At the law school, a dozen junior and senior faculty members have been meeting for nearly a year in a teaching workshop, formed originally to deal with issues of diversity and race. The group soon broadened its agenda to include other pedagogical issues: how faculty members approach their teaching, how their approach compares with those at the business and medical schools, how they could better engage and stimulate students. A few participants videotaped their classes and then presented them for collective discussion. Teaching practice became a topic of shared intellectual interest—routine for business and medical school faculty members, but a rarity for law professors. According to a participant, "We learned that teaching is a collaborative enterprise, and that a culture of talking about teaching is incredibly invigorating. We all became more experimental and made major changes in our teaching." The group is now sharing its observations with faculty colleagues and the new dean (who is interested in curricular reform; see page 74) in the hope of stimulating further change.

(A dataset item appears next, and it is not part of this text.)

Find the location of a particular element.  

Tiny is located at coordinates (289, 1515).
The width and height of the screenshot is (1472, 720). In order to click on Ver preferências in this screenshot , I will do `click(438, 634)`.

At the business school, a faculty committee recently explored the possibility of adding small-group discussions to the core curriculum. Those groups would still be rather large—the cutoff was set at 25 students—but the goal is to foster new behaviors, encouraging students to work together more closely than in their typical 80- to-100-person classes. The M.B.A. program's Carl Kester notes the obvious parallels to the New Pathway: "I'm particularly interested in the medical-school model and how it might be adopted here in a small-group setting. I'd like to see our students working together more collaboratively, focusing on diagnosis, data collection, and problem identification by asking, 'What information do we need, and how should we go about getting it?'" In Kester's view, "Students need something more open-ended at the beginning. They need to learn how to tackle a problem strategically and technically" before they encounter detailed, structured, analytical assignments.

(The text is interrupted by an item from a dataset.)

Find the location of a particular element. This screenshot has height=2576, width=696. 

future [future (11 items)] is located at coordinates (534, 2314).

The medical school has been moving on two fronts: adding more structure to tutorials, and reexamining the process of clinical education (the latter initiative prompted by the changing economics of healthcare and the difficulty of finding hospital-based instructors for clinical rotations, not by concerns about pedagogy). Faculty members have long known that tutorials lose steam in their second year as the process becomes repetitive, students master the mechanics, and become bored. Changes "that add complexity and are developmentally appropriate," as professor of medicine and of biological chemistry and molecular pharmacology David Golan puts it, are underway, at least experimentally. In one, students are assigned multiple cases simultaneously; they share responsibilities much as a ward team would. In another, students are assigned different medical roles for each case and then respond according to their specialties; they trade roles as the tutorial progresses. In a third, based on discussions with business-school faculty, cases take on a decision-making focus, requiring students to move beyond diagnosis to debates about difficult medical choices.
With these innovations, the boundaries among the three case methods have started to fall. Each school is beginning to broaden its pedagogical portfolio, learning from, and borrowing from, the others. Much as the College is overhauling the undergraduate curriculum, the law, business, and medical schools are moving in their own ways to better prepare their students for the demands of twenty-first-century professional practice.